I for Irresistible Grace

Grace is God’s unmerited favor, given without cost and without any effort of mankind. Grace is superior to sin in every instance. Note the picture of that in Romans 5:20: “Moreover the law entered that the offense might abound. But where sin abounded, grace abounded much more….”

God, in His foreknowledge with an eternal view, knows who will receive Christ, that gift of salvation; therefore, His grace is at work in the contemporary, irresistible in pursuit of that person. You can see that happening in the conversion of Saul of Tarsus in Acts 9. That is why the Apostle Paul wants to be used of God to reach those who will believe and receive Christ, as reported at 2 Timothy 2:10, earlier.

However, the gospel is to be preached to all people everywhere that none will have an excuse for not accepting Christ, while those who are seen in His eternal viewpoint as accepting Christ will confirm that fact.

P for Perseverance of the Saints

Perseverance means to keep ongoing and without any deterioration or failure. It has to do with the doctrine of the security of the believer to always be “kept by the power of God unto salvation through faith, ready to be revealed at the last time” (1 Peter 1:5).

Another heavy-duty promise that is found in John 6:37-39 where Jesus stands upon the will of God:

“All that the Father gives Me will come to Me, and the one who comes to Me I will by no means cast out. For I have come down from heaven, not to do My own will, but the will of Him who sent Me. This is the will of the Father who sent Me, that of all He has given Me I should lose nothing, but should raise it up at the last day.”
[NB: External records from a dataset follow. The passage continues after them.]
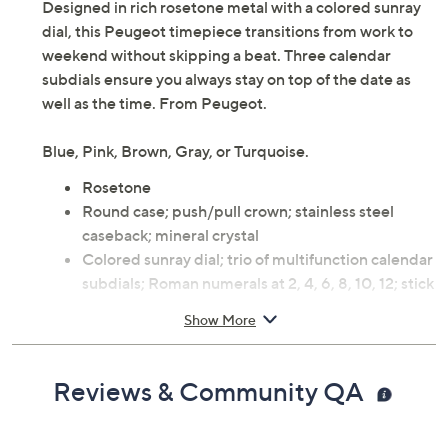
Designed in rich rosetone metal with a colored sunray
dial, this Peugeot timepiece transitions from work to
weekend without skipping a beat. Three calendar
subdials ensure you always stay on top of the date as
well as the time. From Peugeot.
Blue, Pink, Brown, Gray, or Turquoise.
Rosetone
Round case; push/pull crown; stainless steel
caseback; mineral crystal
Colored sunray dial; trio of multifunction calendar
subdials; Roman numerals at 2, 4, 6, 8, 10, 12; stick
markers at remaining hours; luminous hour and
Show More
minute hands
Stainless steel bracelet with two push-button
foldover clasp and removable links
Reviews & Community QA
Water-resistant up to 3ATM
Quartz movement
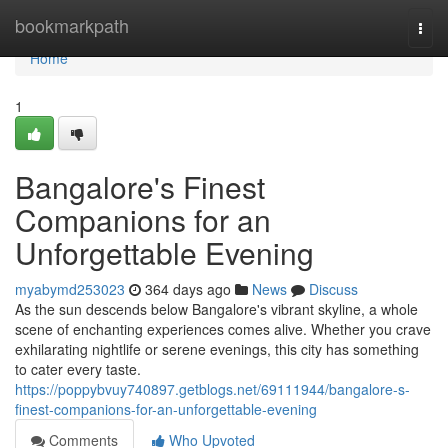
Home
bookmarkpath
Togg
navi
Home
1
Bangalore's Finest
Companions for an
Unforgettable Evening
myabymd253023
364 days ago
News
Discuss
As the sun descends below Bangalore's vibrant skyline, a whole
scene of enchanting experiences comes alive. Whether you crave
exhilarating nightlife or serene evenings, this city has something
to cater every taste.
https://poppybvuy740897.getblogs.net/69111944/bangalore-s-
finest-companions-for-an-unforgettable-evening
Comments
Who Upvoted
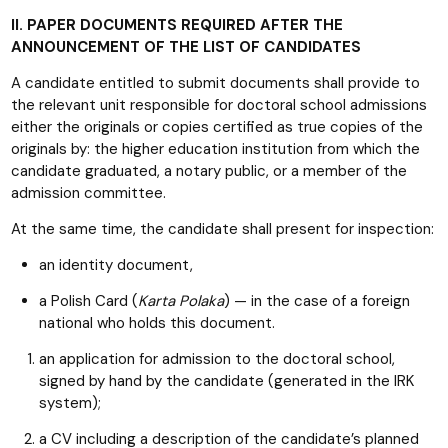
II. PAPER DOCUMENTS REQUIRED AFTER THE
ANNOUNCEMENT OF THE LIST OF CANDIDATES
A candidate entitled to submit documents shall provide to
the relevant unit responsible for doctoral school admissions
either the originals or copies certified as true copies of the
originals by: the higher education institution from which the
candidate graduated, a notary public, or a member of the
admission committee.
At the same time, the candidate shall present for inspection:
an identity document,
a Polish Card (
Karta Polaka
) — in the case of a foreign
national who holds this document.
an application for admission to the doctoral school,
signed by hand by the candidate (generated in the IRK
system);
a CV including a description of the candidate’s planned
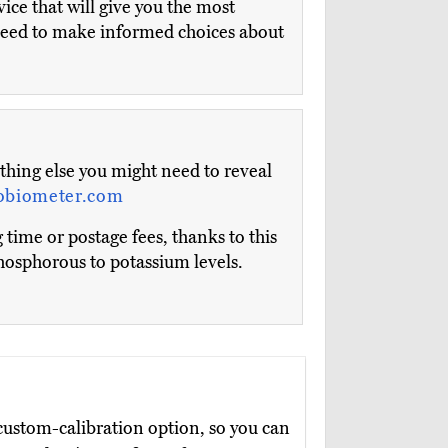
ice that will give you the most
ll need to make informed choices about
ything else you might need to reveal
obiometer.com
 time or postage fees, thanks to this
phosphorous to potassium levels.
ustom-calibration option, so you can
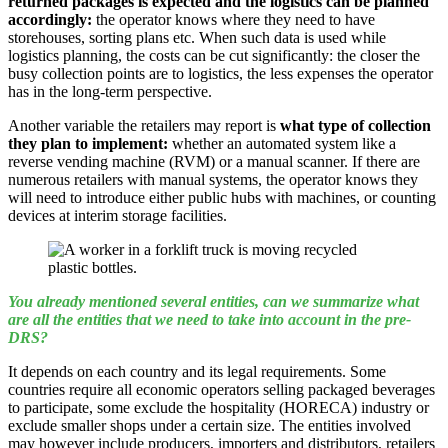
returned packages is expected and the logistics can be planned
accordingly:
the operator knows where they need to have
storehouses, sorting plans etc. When such data is used while
logistics planning, the costs can be cut significantly: the closer the
busy collection points are to logistics, the less expenses the operator
has in the long-term perspective.
Another variable the retailers may report is
what type of collection
they plan to implement:
whether an automated system like a
reverse vending machine (RVM) or a manual scanner. If there are
numerous retailers with manual systems, the operator knows they
will need to introduce either public hubs with machines, or counting
devices at interim storage facilities.
You already mentioned several entities, can we summarize what
are all the entities that we need to take into account in the pre-
DRS?
It depends on each country and its legal requirements. Some
countries require all economic operators selling packaged beverages
to participate, some exclude the hospitality (HORECA) industry or
exclude smaller shops under a certain size. The entities involved
may however include producers, importers and distributors, retailers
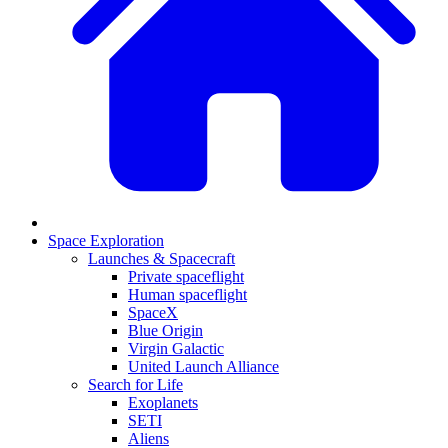
Space Exploration
Launches & Spacecraft
Private spaceflight
Human spaceflight
SpaceX
Blue Origin
Virgin Galactic
United Launch Alliance
Search for Life
Exoplanets
SETI
Aliens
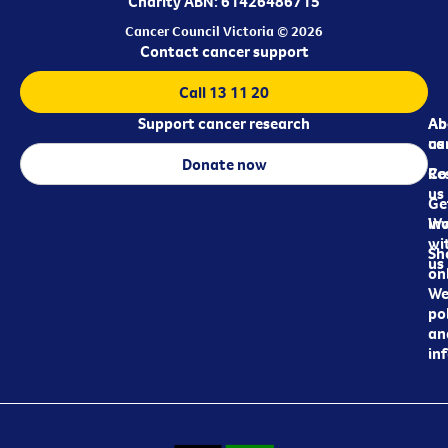
Charity ABN: 61426486715
Cancer Council Victoria © 2026
Contact cancer support
Call 13 11 20
Support cancer research
Ab
Ab
ca
us
Donate now
Re
Co
us
Ge
in
Wo
wi
Sh
us
on
We
pol
an
in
Perseverance? Yes, standing on the will of God.


In the parable of the wedding feast in Matthew 22:2-14, a king arranged a marriage for his son. He then sent out servants to invite guests who were expected to come, only to learn that none wanted to come. So, he sent his servants out to invite anyone to come to the affair. And they came, out of the highways and byways. Jesus sums it up by saying, “Therefore, many are called, but few are chosen.” That is, many will be invited, but few will accept the invitation. That fact is exemplified in John 1:11-12 where John writes, “He came to His own [kinsmen] and His own did not receive Him, but to as many as received Him, to them He gave the right to become children of God, to those who believe in His name.”